Todo lo que se diga acerca del contenido de nuestro manifiesto fundacional en un intento de mostrar la esencia desde la que se origina, no es otra cosa distinta de violentarlo al descubrirle allí en donde esconde sus implicaciones. Pero es que casi a punto de cumplir dos años desde el momento en que se escribió la primera versión, en este momento en que hace relativamente poco lo hemos desatado a los poco acostumbrados oídos del mundo, empieza a pesarnos como una mortaja, y mientras para vosotros es algo insólito, para nosotros es ya algo que no tiene sentido sino es llevado a su propio colapso. Sean cuales sean nuestros movimientos por hacer presente lo que representa, jamás podrá llegar a ser comprendido hasta que el cuerpo falle víctima de su frío, pues sólo será comprendido cuando se padezca su anuncio; por lo cual todo lo aquí dicho no queda como inútil aunque tampoco aporta gran cosa, no es propiamente un acto de violencia, nada comparado con lo que habrá de venir, quizás si una pequeña traición sin importancia, que no afecta a la lenta caída del mundo como indica su mórbida historia reciente, de una especie en extinción, de un tipo por superar.

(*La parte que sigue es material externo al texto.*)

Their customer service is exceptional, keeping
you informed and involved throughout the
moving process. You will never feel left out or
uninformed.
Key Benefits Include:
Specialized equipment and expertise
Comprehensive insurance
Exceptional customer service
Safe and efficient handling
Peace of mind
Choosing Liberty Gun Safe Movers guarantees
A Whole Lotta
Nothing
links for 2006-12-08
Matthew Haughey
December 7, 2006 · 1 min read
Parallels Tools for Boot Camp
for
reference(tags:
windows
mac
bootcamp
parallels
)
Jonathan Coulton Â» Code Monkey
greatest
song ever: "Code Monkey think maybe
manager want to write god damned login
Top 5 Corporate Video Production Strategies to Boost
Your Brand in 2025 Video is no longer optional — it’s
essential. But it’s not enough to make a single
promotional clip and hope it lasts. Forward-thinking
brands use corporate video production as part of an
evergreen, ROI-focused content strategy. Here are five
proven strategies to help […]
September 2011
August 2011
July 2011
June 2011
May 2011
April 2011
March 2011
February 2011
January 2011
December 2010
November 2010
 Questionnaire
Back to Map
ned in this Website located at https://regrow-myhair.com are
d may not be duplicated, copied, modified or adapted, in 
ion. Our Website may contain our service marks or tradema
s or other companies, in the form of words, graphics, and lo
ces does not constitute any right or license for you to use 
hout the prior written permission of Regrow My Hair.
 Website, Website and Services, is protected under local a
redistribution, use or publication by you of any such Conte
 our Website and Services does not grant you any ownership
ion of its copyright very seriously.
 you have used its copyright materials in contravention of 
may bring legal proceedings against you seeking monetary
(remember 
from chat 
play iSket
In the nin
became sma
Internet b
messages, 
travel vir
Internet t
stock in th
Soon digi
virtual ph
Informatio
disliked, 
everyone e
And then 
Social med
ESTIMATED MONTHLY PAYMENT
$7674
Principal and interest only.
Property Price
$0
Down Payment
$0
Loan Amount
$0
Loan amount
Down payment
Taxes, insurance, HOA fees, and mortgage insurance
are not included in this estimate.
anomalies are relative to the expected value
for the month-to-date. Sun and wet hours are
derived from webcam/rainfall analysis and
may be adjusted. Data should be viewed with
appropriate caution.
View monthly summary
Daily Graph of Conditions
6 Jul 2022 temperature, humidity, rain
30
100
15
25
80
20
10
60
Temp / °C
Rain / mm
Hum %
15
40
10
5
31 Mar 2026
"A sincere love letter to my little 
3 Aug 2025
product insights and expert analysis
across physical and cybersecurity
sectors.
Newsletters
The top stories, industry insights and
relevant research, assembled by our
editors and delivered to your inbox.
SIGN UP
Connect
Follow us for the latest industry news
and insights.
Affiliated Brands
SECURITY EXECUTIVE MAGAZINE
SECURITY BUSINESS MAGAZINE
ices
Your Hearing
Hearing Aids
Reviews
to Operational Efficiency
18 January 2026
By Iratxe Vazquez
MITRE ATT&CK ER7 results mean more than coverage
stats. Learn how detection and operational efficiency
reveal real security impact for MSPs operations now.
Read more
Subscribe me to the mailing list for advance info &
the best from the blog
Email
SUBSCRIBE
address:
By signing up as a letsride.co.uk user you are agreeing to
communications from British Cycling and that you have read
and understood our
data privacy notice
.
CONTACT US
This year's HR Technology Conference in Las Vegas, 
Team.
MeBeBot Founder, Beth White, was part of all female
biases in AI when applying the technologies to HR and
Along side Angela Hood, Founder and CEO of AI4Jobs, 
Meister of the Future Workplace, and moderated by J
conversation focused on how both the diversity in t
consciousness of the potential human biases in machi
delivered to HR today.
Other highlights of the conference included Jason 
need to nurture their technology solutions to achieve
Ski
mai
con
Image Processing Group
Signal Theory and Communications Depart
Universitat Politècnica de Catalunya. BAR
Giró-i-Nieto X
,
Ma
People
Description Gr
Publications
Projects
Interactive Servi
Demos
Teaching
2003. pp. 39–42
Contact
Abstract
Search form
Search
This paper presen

Según nuestro ya viejo escrito va siendo leído, comprobamos que, al margen de la general indiferencia que lleva a reconocer implícitamente con un cumplido, el que no se ha comprendido de que se está hablando, nos ha fascinado la respuesta defensiva de los que en ciertas concreciones no están de acuerdo, para descubrirnos al profundizar una confesión de temor, una aceptación seguida de una negación a aceptar, una apasionante manifestación de cierto incierto miedo por parte de los que llegan a implicarse con las consecuencias de lo ya tantas veces dicho y de lo cual concluimos que sólo el rechazo de lo que ponemos bajo el sol lleva al mediodía. Pues entonces sus rostros insolados formulan la pregunta por a donde ir cuando todas las formas se muestran falsedades del intelecto por demasiado artificiales, y uno mismo ante tal conciencia pierde su extensión dentro de la convención del mundo, y con los labios deshidratados interrogan: Y si ya no podemos ser eso que habíamos aprendido ¿qué somos?, y si nuestro hacer ya no es glorioso como decían para nuestro regocijo ¿para qué seguir haciendo?.

Llamamos a renunciar a la pretensión de que los actos cobren sentido por su futurible repercusión, en base a esa ficción que ha consolado a unos seres aún en gestación, por la que apuntar nuestros impulsos al lugar donde sólo llegan como ecos los vuelve monumentales, pues con ello debiera pervivir el trazo del acto en nuestra ausencia, cuando realmente no hacen más que atenuarse de forma gradual siempre hasta enmudecer en el silencio. Renunciemos a esa invención de criaturas temerosamente perecederas, y asumamos que nada nos exime de la responsabilidad de batir el aire con nuestro aliento.